Before we learn anything about what is haunting Lois, the story of her misfortune is set up in the introduction of the story. Atwood sets up the story of something haunting Lois with the line,

Despite the fact that there are no people in them or even animals, it's as if there is something, or a someone, looking back out.

At this moment, we don’t understand the full meaning of this sentence, but it creates a sense of foreboding about what Lois feels looking at her in the paintings. It foreshadows the guilt she feels about Lucy’s death and the dreadful feeling of company she feels consistently following her through her life. That sense of never being alone is explained at the end of the story, when Lois says that Lucy follows her like a “shadow.”

There are a few instances of foreshadowing in the story of camp before Lucy goes missing. The first is when Lucy tells Lois that she doesn’t want to go home after camp is over. Lucy has experienced a hard set of circumstances at home recently, her parents had split up, and she disliked the people they had married. She tells Lois,

“It would be nice not to go back.”

“To camp?” Said Lois.

“To Chicago” Said Lucy, “I hate it there.”

The problems that Lucy faces, and her desire to not only break the rules but also get away foreshadows her disappearance—she wants to go somewhere else, anywhere else, rather than go home.

Later that day, when they were on their hike up to the lookout point, Lucy tells Lois that she wants to jump down into the water below.
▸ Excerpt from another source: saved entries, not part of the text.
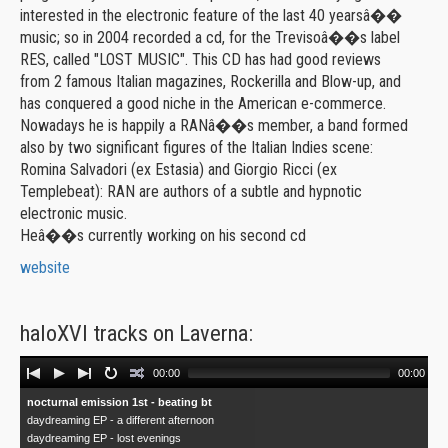
interested in the electronic feature of the last 40 yearsâ��
music; so in 2004 recorded a cd, for the Trevisoâ��s label
RES, called "LOST MUSIC". This CD has had good reviews
from 2 famous Italian magazines, Rockerilla and Blow-up, and
has conquered a good niche in the American e-commerce.
Nowadays he is happily a RANâ��s member, a band formed
also by two significant figures of the Italian Indies scene:
Romina Salvadori (ex Estasia) and Giorgio Ricci (ex
Templebeat): RAN are authors of a subtle and hypnotic
electronic music.
Heâ��s currently working on his second cd
website
haloXVI tracks on Laverna:
Audio
00:00
00:00
Player
nocturnal emission 1st - beating bt
daydreaming EP - a different afternoon
daydreaming EP - lost evenings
Lois tells her shes “nuts,” but this scene too foreshadows that Lucy might do something crazy—which could cause her disappearance.

The reason Lucy’s sudden disappearance haunts Lois is that she feels responsible. Despite the way she tells the story, others blame her of pushing Lucy off the cliff, and Lois is so distraught that she starts to question even her telling of the events. It is easy to understand then why she compulsively buys paintings that remind her of the scene, and why the ghost of Lucy follows her everywhere, through her entire life, and now fills the void of loneliness in her life.